I wear this pretty much 24/7 I have to say subs are pretty much bulit proof and suprisingly tough. If I do ever come to sell I'll just send it off and for a couple of hundred quid they come back looking like new.


----------



## Silver Hawk (Dec 2, 2003)

ticking.gareth said:


> hey folks,just wondered what you guys wear in the form of a timepiece when,messing about in garden or playing footy,or anything where there is a slight danger of your watch being damaged? gareth


I think what you have described there Gareth is a "beater". 

And I know many on this Forum, including myself, use a CWC G10 as their favourite "beater".


----------



## mrteatime (Oct 25, 2006)

Silver Hawk said:


> ticking.gareth said:
> 
> 
> > hey folks,just wondered what you guys wear in the form of a timepiece when,messing about in garden or playing footy,or anything where there is a slight danger of your watch being damaged? gareth
> ...


i really must get one of those......i normally use a mudman


----------



## mach 0.0013137 (Jan 10, 2005)

mrteatime said:


> Silver Hawk said:
> 
> 
> > ticking.gareth said:
> ...


You`re not a proper watch collector until you`ve got a G10 

BTW Shawn, if/when you get one, do not under any circumstances put it on an orange strap even just to see how it looks









Otherwise.... :assassin: :vinsent: :butcher:







:death:







:skull:

Have a nice day


----------



## Guest (May 20, 2008)

mach 0.0013137 said:


> mrteatime said:
> 
> 
> > Silver Hawk said:
> ...


And whatever you do, don't you dare wear it in the shower - even when its still under guarantee.

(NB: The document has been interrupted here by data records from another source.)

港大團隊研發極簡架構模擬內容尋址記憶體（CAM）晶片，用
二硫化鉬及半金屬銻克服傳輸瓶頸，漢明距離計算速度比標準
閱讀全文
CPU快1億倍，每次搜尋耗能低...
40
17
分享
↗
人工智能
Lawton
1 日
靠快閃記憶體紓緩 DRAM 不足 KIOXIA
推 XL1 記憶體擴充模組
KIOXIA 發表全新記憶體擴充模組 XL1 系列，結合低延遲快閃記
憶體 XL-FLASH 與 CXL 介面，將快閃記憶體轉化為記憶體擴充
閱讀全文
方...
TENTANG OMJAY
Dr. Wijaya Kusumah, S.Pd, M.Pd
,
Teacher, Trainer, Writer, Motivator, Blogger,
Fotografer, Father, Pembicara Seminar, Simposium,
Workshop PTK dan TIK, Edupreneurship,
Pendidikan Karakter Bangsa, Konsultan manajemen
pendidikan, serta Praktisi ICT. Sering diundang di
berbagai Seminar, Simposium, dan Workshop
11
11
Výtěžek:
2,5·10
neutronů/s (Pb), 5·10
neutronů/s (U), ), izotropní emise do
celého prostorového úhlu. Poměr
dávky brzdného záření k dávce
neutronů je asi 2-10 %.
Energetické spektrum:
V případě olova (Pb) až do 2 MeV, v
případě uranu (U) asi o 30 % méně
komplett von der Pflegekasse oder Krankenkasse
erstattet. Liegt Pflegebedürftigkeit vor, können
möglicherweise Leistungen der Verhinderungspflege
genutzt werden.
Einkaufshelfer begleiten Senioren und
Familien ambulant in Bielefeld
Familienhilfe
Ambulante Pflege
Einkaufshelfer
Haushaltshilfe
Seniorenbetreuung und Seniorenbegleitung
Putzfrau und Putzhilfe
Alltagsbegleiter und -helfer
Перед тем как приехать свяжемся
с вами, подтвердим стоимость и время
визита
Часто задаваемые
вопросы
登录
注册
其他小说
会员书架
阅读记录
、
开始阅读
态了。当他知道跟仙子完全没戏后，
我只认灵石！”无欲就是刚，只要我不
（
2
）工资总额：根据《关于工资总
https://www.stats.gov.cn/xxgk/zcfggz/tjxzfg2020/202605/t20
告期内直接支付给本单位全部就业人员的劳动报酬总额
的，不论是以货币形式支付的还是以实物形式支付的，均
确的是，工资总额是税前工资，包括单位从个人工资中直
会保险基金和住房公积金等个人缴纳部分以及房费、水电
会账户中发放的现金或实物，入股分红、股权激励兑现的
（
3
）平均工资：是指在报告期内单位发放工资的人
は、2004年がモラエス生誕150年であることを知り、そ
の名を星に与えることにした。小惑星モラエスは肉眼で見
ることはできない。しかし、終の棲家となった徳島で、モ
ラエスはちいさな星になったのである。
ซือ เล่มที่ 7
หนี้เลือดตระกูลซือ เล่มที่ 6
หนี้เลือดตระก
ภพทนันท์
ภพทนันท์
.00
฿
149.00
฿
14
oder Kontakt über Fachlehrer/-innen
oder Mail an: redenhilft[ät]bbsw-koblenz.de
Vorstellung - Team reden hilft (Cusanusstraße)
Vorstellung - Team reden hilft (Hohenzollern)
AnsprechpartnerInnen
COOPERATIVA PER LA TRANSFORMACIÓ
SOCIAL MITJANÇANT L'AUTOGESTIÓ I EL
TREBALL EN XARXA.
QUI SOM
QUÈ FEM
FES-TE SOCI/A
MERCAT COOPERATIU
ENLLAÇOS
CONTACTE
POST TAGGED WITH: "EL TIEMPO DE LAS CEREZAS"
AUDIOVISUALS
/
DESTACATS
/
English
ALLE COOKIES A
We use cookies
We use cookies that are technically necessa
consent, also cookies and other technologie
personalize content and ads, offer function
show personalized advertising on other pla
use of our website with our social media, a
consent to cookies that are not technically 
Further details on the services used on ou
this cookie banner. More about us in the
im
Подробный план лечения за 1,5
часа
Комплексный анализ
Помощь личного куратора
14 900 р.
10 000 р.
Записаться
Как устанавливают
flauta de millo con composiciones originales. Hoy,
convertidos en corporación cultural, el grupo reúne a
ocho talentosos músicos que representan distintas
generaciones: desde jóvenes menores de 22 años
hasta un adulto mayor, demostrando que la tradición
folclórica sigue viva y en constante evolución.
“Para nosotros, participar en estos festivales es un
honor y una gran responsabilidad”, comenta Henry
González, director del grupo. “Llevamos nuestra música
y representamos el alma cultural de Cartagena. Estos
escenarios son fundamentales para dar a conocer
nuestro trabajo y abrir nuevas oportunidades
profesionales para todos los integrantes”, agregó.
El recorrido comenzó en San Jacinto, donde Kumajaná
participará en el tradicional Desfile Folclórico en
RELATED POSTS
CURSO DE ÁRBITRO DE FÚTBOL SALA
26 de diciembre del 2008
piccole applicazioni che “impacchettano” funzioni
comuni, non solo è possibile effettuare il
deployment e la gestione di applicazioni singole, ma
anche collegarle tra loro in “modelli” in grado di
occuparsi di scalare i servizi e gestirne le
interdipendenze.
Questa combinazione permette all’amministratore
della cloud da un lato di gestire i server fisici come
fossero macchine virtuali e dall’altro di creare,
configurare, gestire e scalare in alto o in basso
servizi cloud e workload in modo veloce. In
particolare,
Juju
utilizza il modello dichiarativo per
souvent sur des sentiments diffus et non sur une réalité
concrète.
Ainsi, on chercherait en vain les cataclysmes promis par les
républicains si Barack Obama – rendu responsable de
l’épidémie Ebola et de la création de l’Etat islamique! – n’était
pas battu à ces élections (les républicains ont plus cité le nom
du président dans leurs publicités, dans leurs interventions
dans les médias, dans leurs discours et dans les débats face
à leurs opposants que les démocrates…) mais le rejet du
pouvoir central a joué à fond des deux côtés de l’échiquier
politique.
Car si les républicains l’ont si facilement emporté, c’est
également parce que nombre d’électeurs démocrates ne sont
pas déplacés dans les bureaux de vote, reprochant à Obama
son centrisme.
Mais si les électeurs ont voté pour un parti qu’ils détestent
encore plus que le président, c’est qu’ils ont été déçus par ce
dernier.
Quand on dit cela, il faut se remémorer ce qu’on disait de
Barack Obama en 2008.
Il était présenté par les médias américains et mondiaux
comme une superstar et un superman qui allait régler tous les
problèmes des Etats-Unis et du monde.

See the G10 posting in the military watch forum.


----------



## PhilM (Nov 5, 2004)

Can't go wrong with a G10, I took mine to Oktoberfest a few years ago for a 3 day bender and it survived unlike the rest of my mates :wine:


----------



## thunderbolt (May 19, 2007)

If I'm doing anything heavy around the house and garden, then I wear one of these two.


----------